[Items from a dataset]
^^^^^^^^^^^^^^^^
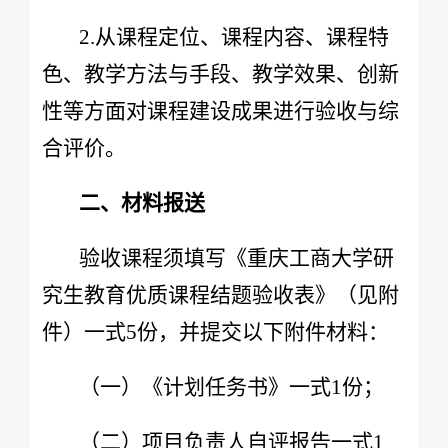
2.从课程定位、课程内容、课程特
色、教学方法与手段、教学效果、创新
性等方面对课程建设成果进行验收与综
合评价。
二、材料报送
验收课程须填写《重庆工商大学研
究生教育优质课程结题验收表》（见附
件）一式5份，并提交以下附件材料：
（一）《计划任务书》一式1份；
（二）项目负责人自评报告一式1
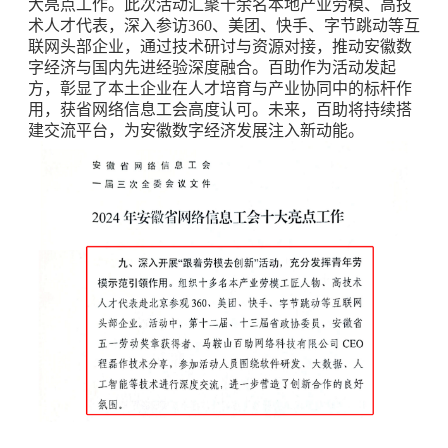
大亮点工作。此次活动汇聚十余名本地产业劳模、高技
术人才代表，深入参访360、美团、快手、字节跳动等互
联网头部企业，通过技术研讨与资源对接，推动安徽数
字经济与国内先进经验深度融合。百助作为活动发起
方，彰显了本土企业在人才培育与产业协同中的标杆作
用，获省网络信息工会高度认可。未来，百助将持续搭
建交流平台，为安徽数字经济发展注入新动能。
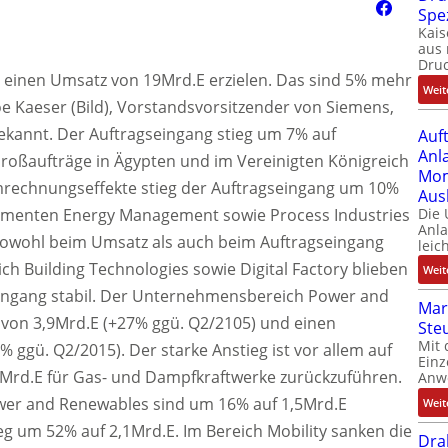
Spe
Kais
aus 
Dru
 einen Umsatz von 19Mrd.E erzielen. Das sind 5% mehr
Weit
oe Kaeser (Bild), Vorstandsvorsitzender von Siemens,
ekannt. Der Auftragseingang stieg um 7% auf
Auf
Anl
 Großaufträge in Ägypten und im Vereinigten Königreich
Mom
rechnungseffekte stieg der Auftragseingang um 10%
Aus
gmenten Energy Management sowie Process Industries
Die
Anl
sowohl beim Umsatz als auch beim Auftragseingang
leic
ch Building Technologies sowie Digital Factory blieben
Weit
ingang stabil. Der Unternehmensbereich Power and
Mar
 von 3,9Mrd.E (+27% ggü. Q2/2105) und einen
Ste
Mit 
 ggü. Q2/2015). Der starke Anstieg ist vor allem auf
Einz
1Mrd.E für Gas- und Dampfkraftwerke zurückzuführen.
Anw
er and Renewables sind um 16% auf 1,5Mrd.E
Weit
eg um 52% auf 2,1Mrd.E. Im Bereich Mobility sanken die
Dra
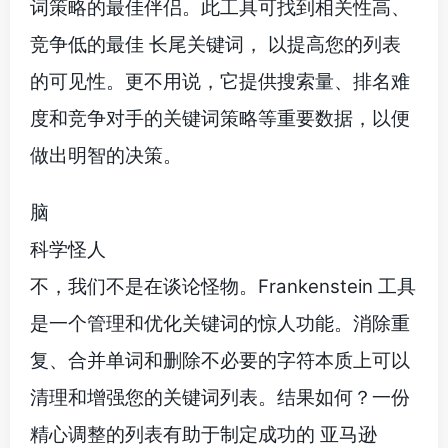
词策略的最佳伴侣。此工具可找到相关性高、
竞争低的最佳 长尾关键词， 以提高您的列表
的可见性。更不用说，它提供搜索量、排名难
度和竞争对手的关键词策略等重要数据，以便
做出明智的决策。
脑
科学怪人
不，我们不是在谈论怪物。Frankenstein 工具
是一个管理和优化关键词的惊人功能。消除重
复、合并单词和删除不必要的字符本质上可以
清理和增强您的关键词列表。结果如何？一份
精心调整的列表有助于制定成功的 亚马逊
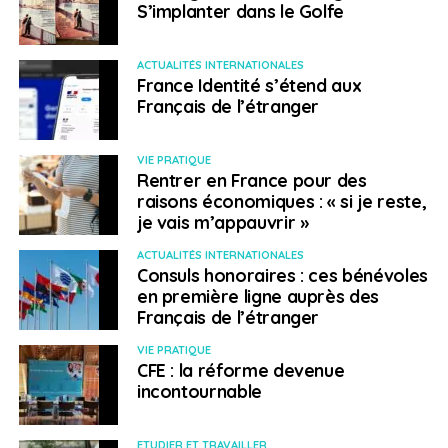
S’implanter dans le Golfe
ACTUALITÉS INTERNATIONALES
France Identité s’étend aux
Français de l’étranger
VIE PRATIQUE
Rentrer en France pour des
raisons économiques : « si je reste,
je vais m’appauvrir »
ACTUALITÉS INTERNATIONALES
Consuls honoraires : ces bénévoles
en première ligne auprès des
Français de l’étranger
VIE PRATIQUE
CFE : la réforme devenue
incontournable
ETUDIER ET TRAVAILLER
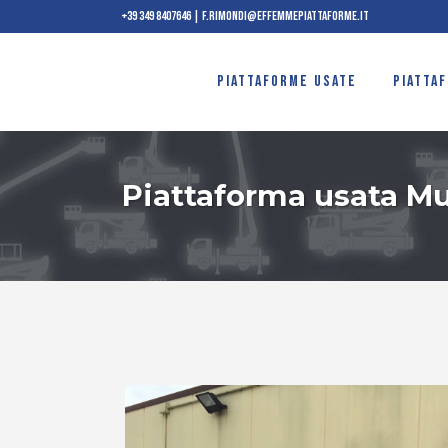
+39 349 8407646
|
f.rimondi@effemmepiattaforme.it
PIATTAFORME USATE
PIATTA
Piattaforma usata Mu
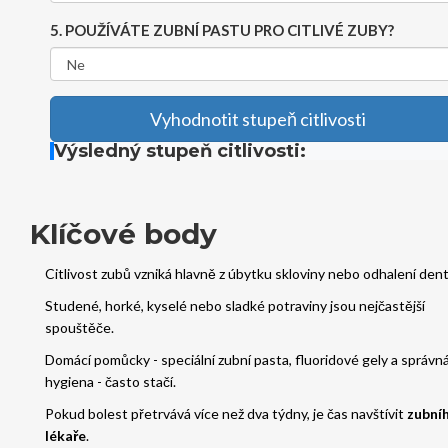
5. POUŽÍVÁTE ZUBNÍ PASTU PRO CITLIVÉ ZUBY?
Vyhodnotit stupeň citlivosti
Výsledný stupeň citlivosti:
Klíčové body
Citlivost zubů vzniká hlavně z úbytku skloviny nebo odhalení dent
Studené, horké, kyselé nebo sladké potraviny jsou nejčastější
spouštěče.
Domácí pomůcky - speciální zubní pasta, fluoridové gely a správn
hygiena - často stačí.
Pokud bolest přetrvává více než dva týdny, je čas navštívit
zubní
lékaře
.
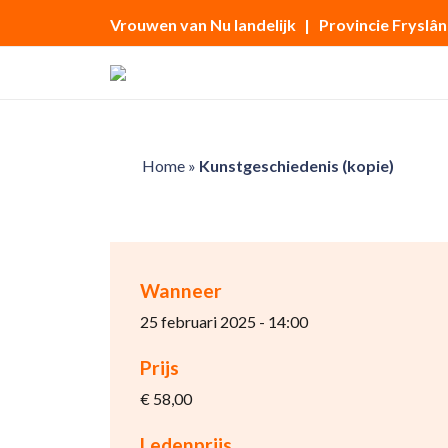
Vrouwen van Nu landelijk
| Provincie Fryslân
Home
»
Kunstgeschiedenis (kopie)
Wanneer
25 februari 2025 - 14:00
Prijs
€ 58,00
Ledenprijs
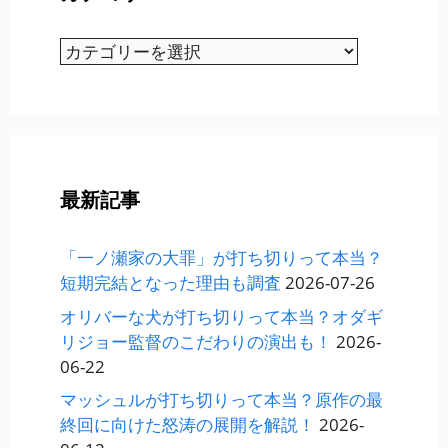
カ
テ
ゴ
リ
ー
最新記事
「一ノ瀬家の大罪」が打ち切りって本当？
短期完結となった理由も調査
2026-07-26
オリバーな犬が打ち切りって本当？オダギ
リジョー監督のこだわりの演出も！
2026-
06-22
マッシュルが打ち切りって本当？原作の最
終回に向けた怒涛の展開を解説！
2026-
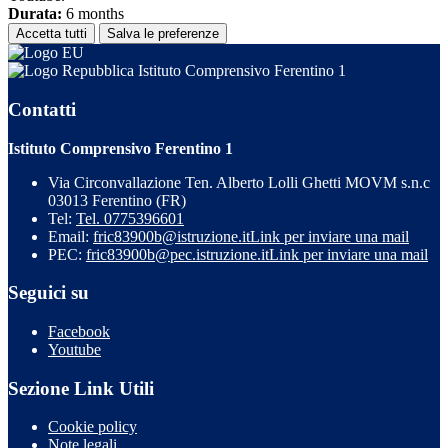
Durata:
6 months
Accetta tutti
Salva le preferenze
Istituto Comprensivo Ferentino 1
Contatti
Istituto Comprensivo Ferentino 1
Via Circonvallazione Ten. Alberto Lolli Ghetti MOVM s.n.c
03013 Ferentino (FR)
Tel:
Tel. 0775396601
Email:
fric83900b@istruzione.it
Link per inviare una mail
PEC:
fric83900b@pec.istruzione.it
Link per inviare una mail
Seguici su
Facebook
Youtube
Sezione Link Utili
Cookie policy
Note legali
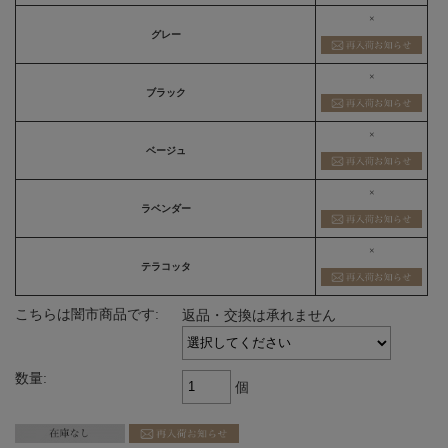
×
グレー
×
ブラック
×
ベージュ
×
ラベンダー
×
テラコッタ
こちらは闇市商品です:
返品・交換は承れません
数量:
個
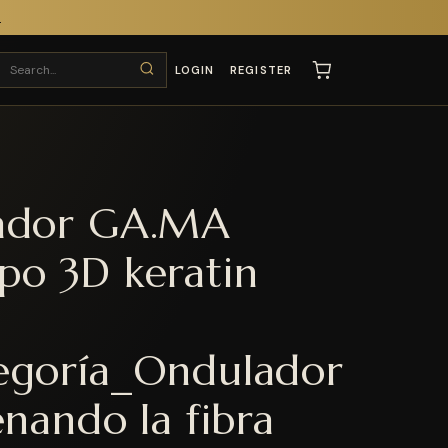
T
LOGIN
REGISTER
ador GA.MA
po 3D keratin
0
egoría_Ondulador
enando la fibra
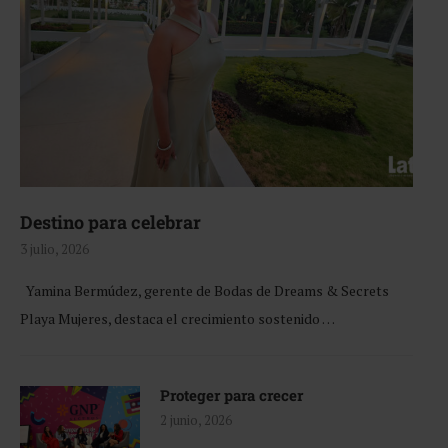
Destino para celebrar
3 julio, 2026
Yamina Bermúdez, gerente de Bodas de Dreams & Secrets
Playa Mujeres, destaca el crecimiento sostenido …
Proteger para crecer
2 junio, 2026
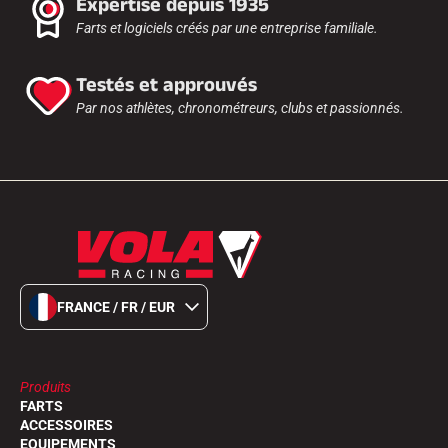
Expertise depuis 1935
Farts et logiciels créés par une entreprise familiale.
Testés et approuvés
Par nos athlètes, chronométreurs, clubs et passionnés.
FRANCE / FR / EUR
Produits
FARTS
ACCESSOIRES
EQUIPEMENTS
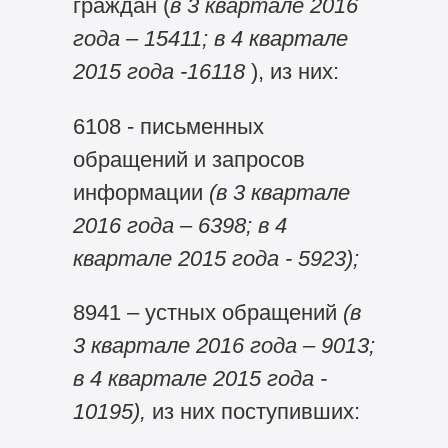
граждан (
в 3 квартале 2016
года – 15411;
в 4 квартале
2015 года -16118
), из них:
6108 - письменных
обращений и запросов
информации
(в 3 квартале
2016 года – 6398; в 4
квартале 2015 года - 5923);
8941 – устных обращений
(в
3 квартале 2016 года – 9013;
в 4 квартале 2015 года -
10195),
из них поступивших:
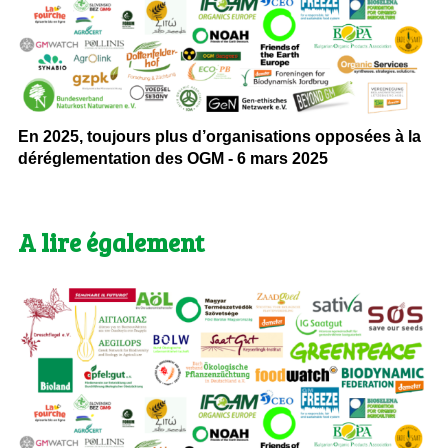
En 2025, toujours plus d’organisations opposées à la
déréglementation des OGM - 6 mars 2025
A lire également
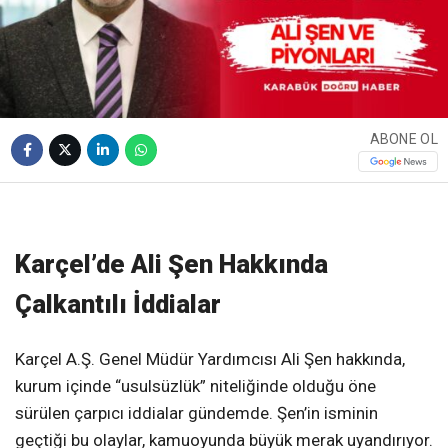
ABONE OL
❮
❯
Karçel’de Ali Şen Hakkında
Çalkantılı İddialar
Karçel A.Ş. Genel Müdür Yardımcısı Ali Şen hakkında,
kurum içinde “usulsüzlük” niteliğinde olduğu öne
sürülen çarpıcı iddialar gündemde. Şen’in isminin
geçtiği bu olaylar, kamuoyunda büyük merak uyandırıyor.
^^^^^^^^^^^^^^^^
Leaving out only the pictures, retype every record exactly.

2.从课程定位、课程内容、课程特
色、教学方法与手段、教学效果、创新
性等方面对课程建设成果进行验收与综
合评价。
二、材料报送
验收课程须填写《重庆工商大学研
究生教育优质课程结题验收表》（见附
件）一式5份，并提交以下附件材料：
（一）《计划任务书》一式1份；
（二）项目负责人自评报告一式1
大亮点工作。此次活动汇聚十余名本地产业劳模、高技
术人才代表，深入参访360、美团、快手、字节跳动等互
联网头部企业，通过技术研讨与资源对接，推动安徽数
字经济与国内先进经验深度融合。百助作为活动发起
方，彰显了本土企业在人才培育与产业协同中的标杆作
用，获省网络信息工会高度认可。未来，百助将持续搭
建交流平台，为安徽数字经济发展注入新动能。
Spe
Kais
aus 
Dru
 einen Umsatz von 19Mrd.E erzielen. Das sind 5% mehr
Weit
oe Kaeser (Bild), Vorstandsvorsitzender von Siemens,
ekannt. Der Auftragseingang stieg um 7% auf
Auf
Anl
 Großaufträge in Ägypten und im Vereinigten Königreich
Mom
rechnungseffekte stieg der Auftragseingang um 10%
Aus
gmenten Energy Management sowie Process Industries
Die
Anl
sowohl beim Umsatz als auch beim Auftragseingang
leic
ch Building Technologies sowie Digital Factory blieben
Weit
ingang stabil. Der Unternehmensbereich Power and
Mar
 von 3,9Mrd.E (+27% ggü. Q2/2105) und einen
Ste
Mit 
 ggü. Q2/2015). Der starke Anstieg ist vor allem auf
Einz
1Mrd.E für Gas- und Dampfkraftwerke zurückzuführen.
Anw
er and Renewables sind um 16% auf 1,5Mrd.E
Weit
eg um 52% auf 2,1Mrd.E. Im Bereich Mobility sanken die
Dra
词策略的最佳伴侣。此工具可找到相关性高、
竞争低的最佳 长尾关键词， 以提高您的列表
的可见性。更不用说，它提供搜索量、排名难
度和竞争对手的关键词策略等重要数据，以便
做出明智的决策。
脑
科学怪人
不，我们不是在谈论怪物。Frankenstein 工具
是一个管理和优化关键词的惊人功能。消除重
复、合并单词和删除不必要的字符本质上可以
清理和增强您的关键词列表。结果如何？一份
精心调整的列表有助于制定成功的 亚马逊
S’implanter dans le Golfe
ACTUALITÉS INTERNATIONALES
France Identité s’étend aux
Français de l’étranger
VIE PRATIQUE
Rentrer en France pour des
raisons économiques : « si je reste,
je vais m’appauvrir »
ACTUALITÉS INTERNATIONALES
Consuls honoraires : ces bénévoles
en première ligne auprès des
Français de l’étranger
VIE PRATIQUE
CFE : la réforme devenue
incontournable
ETUDIER ET TRAVAILLER
+39 349 8407646
|
f.rimondi@effemmepiattaforme.it
PIATTAFORME USATE
PIATTA
Piattaforma usata Mu
5. POUŽÍVÁTE ZUBNÍ PASTU PRO CITLIVÉ ZUBY?
Vyhodnotit stupeň citlivosti
Výsledný stupeň citlivosti:
Klíčové body
Citlivost zubů vzniká hlavně z úbytku skloviny nebo odhalení dent
Studené, horké, kyselé nebo sladké potraviny jsou nejčastější
spouštěče.
Domácí pomůcky - speciální zubní pasta, fluoridové gely a správn
hygiena - často stačí.
Pokud bolest přetrvává více než dva týdny, je čas navštívit
zubní
lékaře
.
Vrouwen van Nu landelijk
| Provincie Fryslân
Home
»
Kunstgeschiedenis (kopie)
Wanneer
25 februari 2025 - 14:00
Prijs
€ 58,00
Ledenprijs
カ
テ
ゴ
リ
ー
最新記事
「一ノ瀬家の大罪」が打ち切りって本当？
短期完結となった理由も調査
2026-07-26
オリバーな犬が打ち切りって本当？オダギ
リジョー監督のこだわりの演出も！
2026-
06-22
マッシュルが打ち切りって本当？原作の最
終回に向けた怒涛の展開を解説！
2026-
Durata:
6 months
Accetta tutti
Salva le preferenze
Istituto Comprensivo Ferentino 1
Contatti
Istituto Comprensivo Ferentino 1
Via Circonvallazione Ten. Alberto Lolli Ghetti MOVM s.n.c
03013 Ferentino (FR)
Tel:
Tel. 0775396601
Email:
fric83900b@istruzione.it
Link per inviare una mail
PEC:
fric83900b@pec.istruzione.it
Link per inviare una mail
Seguici su
Facebook
Youtube
Sezione Link Utili
Cookie policy
Note legali
×
グレー
×
ブラック
×
ベージュ
×
ラベンダー
×
テラコッタ
こちらは闇市商品です:
返品・交換は承れません
数量:
個
T
LOGIN
REGISTER
ador GA.MA
po 3D keratin
0
egoría_Ondulador
enando la fibra
Destino para celebrar
3 julio, 2026
Yamina Bermúdez, gerente de Bodas de Dreams & Secrets
Playa Mujeres, destaca el crecimiento sostenido …
Proteger para crecer
2 junio, 2026
Expertise depuis 1935
Farts et logiciels créés par une entreprise familiale.
Testés et approuvés
Par nos athlètes, chronométreurs, clubs et passionnés.
FRANCE / FR / EUR
Produits
FARTS
ACCESSOIRES
EQUIPEMENTS
граждан (
в 3 квартале 2016
года – 15411;
в 4 квартале
2015 года -16118
), из них:
6108 - письменных
обращений и запросов
информации
(в 3 квартале
2016 года – 6398; в 4
квартале 2015 года - 5923);
8941 – устных обращений
(в
3 квартале 2016 года – 9013;
в 4 квартале 2015 года -
10195),
из них поступивших:
En 2025, toujours plus d’organisations opposées à la
déréglementation des OGM - 6 mars 2025
A lire également
ABONE OL
❮
❯
Karçel’de Ali Şen Hakkında
Çalkantılı İddialar
Karçel A.Ş. Genel Müdür Yardımcısı Ali Şen hakkında,
kurum içinde “usulsüzlük” niteliğinde olduğu öne
sürülen çarpıcı iddialar gündemde. Şen’in isminin
geçtiği bu olaylar, kamuoyunda büyük merak uyandırıyor.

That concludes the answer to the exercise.